::: STUDY MATERIAL
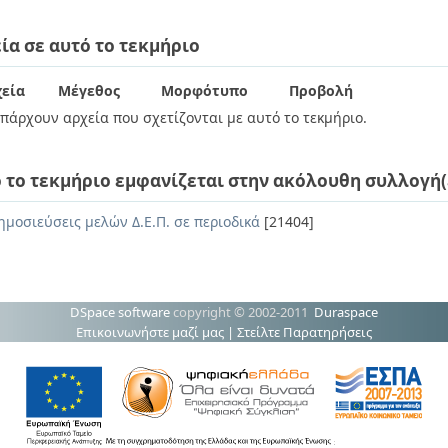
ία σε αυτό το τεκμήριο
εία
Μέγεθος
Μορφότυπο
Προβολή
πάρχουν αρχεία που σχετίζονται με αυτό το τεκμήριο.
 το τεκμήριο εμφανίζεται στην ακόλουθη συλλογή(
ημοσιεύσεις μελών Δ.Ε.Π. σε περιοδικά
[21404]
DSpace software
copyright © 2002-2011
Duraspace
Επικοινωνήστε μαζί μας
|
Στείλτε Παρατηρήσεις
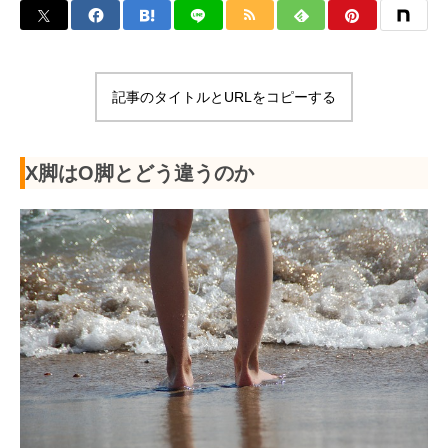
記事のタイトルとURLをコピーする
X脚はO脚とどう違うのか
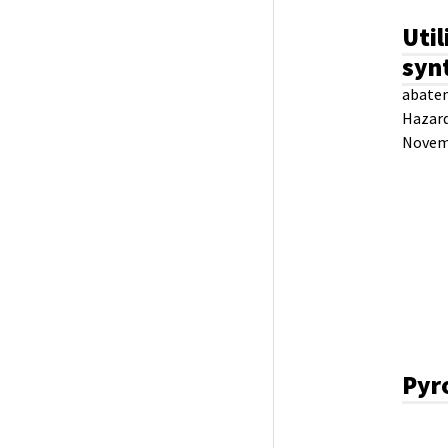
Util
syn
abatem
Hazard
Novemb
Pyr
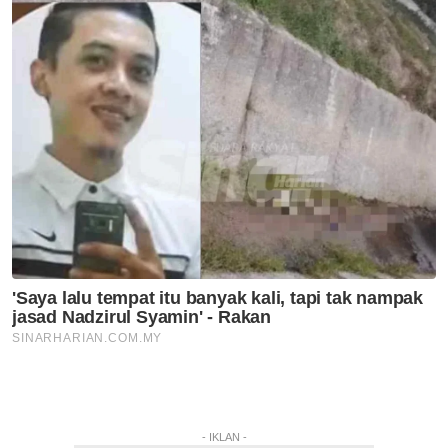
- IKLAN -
::::::
::: STUDY MATERIAL
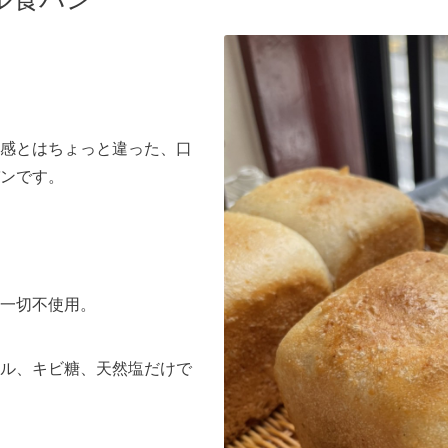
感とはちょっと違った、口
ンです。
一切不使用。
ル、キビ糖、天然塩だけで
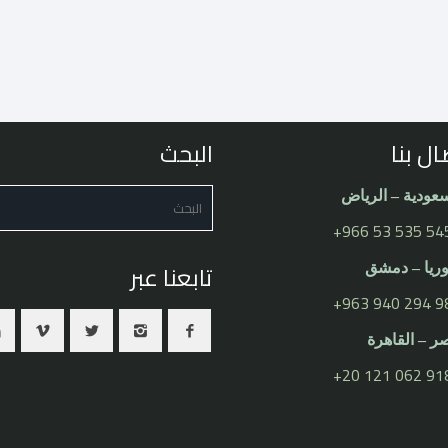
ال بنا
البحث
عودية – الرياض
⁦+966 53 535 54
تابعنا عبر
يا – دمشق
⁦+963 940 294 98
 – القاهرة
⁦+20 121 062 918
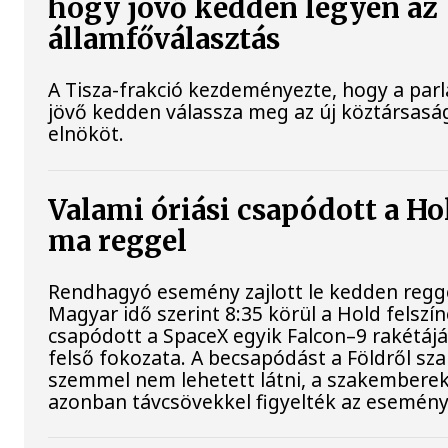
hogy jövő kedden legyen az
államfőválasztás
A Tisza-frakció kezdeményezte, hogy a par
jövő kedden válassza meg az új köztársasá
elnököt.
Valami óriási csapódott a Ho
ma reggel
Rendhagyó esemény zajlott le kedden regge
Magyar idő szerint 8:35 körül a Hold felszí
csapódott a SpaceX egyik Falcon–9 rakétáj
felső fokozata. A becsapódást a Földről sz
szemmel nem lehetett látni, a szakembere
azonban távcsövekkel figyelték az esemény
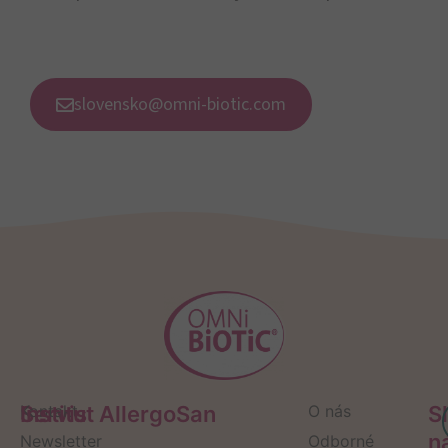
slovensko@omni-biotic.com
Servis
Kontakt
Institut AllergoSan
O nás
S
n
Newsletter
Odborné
::::::
=== EXERCISE AIM ===
Extract exactly and only the lines above from the line containing "államfőválasztás" through the line containing "szemmel nem lehetett látni, a szakembere", both end lines included.

=== WRITTEN ANSWER ===
államfőválasztás
A Tisza-frakció kezdeményezte, hogy a par
jövő kedden válassza meg az új köztársasá
elnököt.
Valami óriási csapódott a Ho
ma reggel
Rendhagyó esemény zajlott le kedden regge
Magyar idő szerint 8:35 körül a Hold felszí
csapódott a SpaceX egyik Falcon–9 rakétáj
felső fokozata. A becsapódást a Földről sz
szemmel nem lehetett látni, a szakembere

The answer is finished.